Why Allocating a /64 is Not Wasteful and Necessary

On a recent post, IPv6 – /48 allocation in /64 chunks – that’s a lot of addresses a couple of people commented that a /64 is wasteful. That’s a lot of address space to allocate to just two devices – IPv6 addresses are 128 bits long, compared to 32 bits long for IPv4. In other words, IPv6 addresses are 296 times more numerous than IPv4 addresses.

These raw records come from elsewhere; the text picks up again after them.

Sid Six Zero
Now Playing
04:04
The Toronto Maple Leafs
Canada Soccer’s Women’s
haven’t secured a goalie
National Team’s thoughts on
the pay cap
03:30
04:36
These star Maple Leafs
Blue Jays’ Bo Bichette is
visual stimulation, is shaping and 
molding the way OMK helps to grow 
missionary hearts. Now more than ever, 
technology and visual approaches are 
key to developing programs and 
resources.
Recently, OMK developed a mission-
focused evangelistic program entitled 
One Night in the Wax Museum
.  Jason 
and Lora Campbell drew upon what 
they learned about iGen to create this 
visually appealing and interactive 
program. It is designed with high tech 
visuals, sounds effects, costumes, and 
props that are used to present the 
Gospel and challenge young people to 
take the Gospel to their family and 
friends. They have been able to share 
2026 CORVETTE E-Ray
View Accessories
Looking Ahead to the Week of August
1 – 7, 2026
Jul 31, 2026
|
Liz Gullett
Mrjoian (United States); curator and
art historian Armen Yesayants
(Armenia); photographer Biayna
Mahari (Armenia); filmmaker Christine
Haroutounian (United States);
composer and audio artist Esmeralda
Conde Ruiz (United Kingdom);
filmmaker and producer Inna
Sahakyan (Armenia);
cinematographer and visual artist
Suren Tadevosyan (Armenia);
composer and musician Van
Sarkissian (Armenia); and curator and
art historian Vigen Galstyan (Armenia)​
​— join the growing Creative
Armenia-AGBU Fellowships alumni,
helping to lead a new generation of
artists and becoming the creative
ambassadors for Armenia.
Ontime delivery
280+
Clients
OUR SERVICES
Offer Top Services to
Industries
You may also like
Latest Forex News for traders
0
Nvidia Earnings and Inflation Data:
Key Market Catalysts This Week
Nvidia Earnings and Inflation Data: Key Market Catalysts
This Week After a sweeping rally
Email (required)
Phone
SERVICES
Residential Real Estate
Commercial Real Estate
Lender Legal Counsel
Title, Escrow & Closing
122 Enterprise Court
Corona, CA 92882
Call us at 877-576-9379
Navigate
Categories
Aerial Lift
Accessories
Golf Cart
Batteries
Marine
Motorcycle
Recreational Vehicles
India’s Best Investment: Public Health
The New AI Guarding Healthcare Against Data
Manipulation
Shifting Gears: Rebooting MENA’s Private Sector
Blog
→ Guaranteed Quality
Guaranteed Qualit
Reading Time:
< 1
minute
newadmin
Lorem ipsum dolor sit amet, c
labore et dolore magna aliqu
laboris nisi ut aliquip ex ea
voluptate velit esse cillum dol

Let me attempt a counter argument by making some points:

Simplicity

The single greatest problem to IPv6 adoption is perceived complexity. Therefore, to help people migrate to IPv6 it’s important to make it as simple as possible. This includes first line support at a Service Provider, and the home user, the guy in desktops who doesn’t want to learn anything. Therefore, the make the migration simpler, the a consistent mask makes adoption easier.

Route Summarisation

The ability of network devices to hold an IPv6 routing table may be limited. For example, although some routers proclaim support for IPv6 they may do so in software only, and for limited numbers of routes. An IPv6 route consume four times more memory than IPv4 routes & it may not be desirable to update routers immediately. Therefore a /64 plan makes for better, more comprehensible route summarisation during the early phase of adoption by virtue of using a single netmask and easier to deploy summarisation. This argument is doubly true for systems using TCAM memory for hardware forwarding.

Breaking IPv6

Simply put, the use of less than /64 breaks many features of IPv6 and will require manual workarounds to resolve, the most inconvenient of which is Neighbour Discovery and would require manual neighbour (think Inverse ARP from IPv4)† configuration unless the network device has features to otherwise compensate.

The following is taken from RFC 5375 -
IPv6 Unicast Address Assignment Considerations

Using a subnet prefix length other than a /64 will break many features of IPv6, amongst other things Neighbor Discovery (ND), Secure Neighborship Discovery (SEND) [RFC3971], privacy extensions [RFC4941], parts of Mobile IPv6 [RFC4866], PIM-SM with Embedded-RP [RFC3956], and SHIM6 [SHIM6]. A number of other features currently in development, or being proposed, also rely on /64 subnet prefixes.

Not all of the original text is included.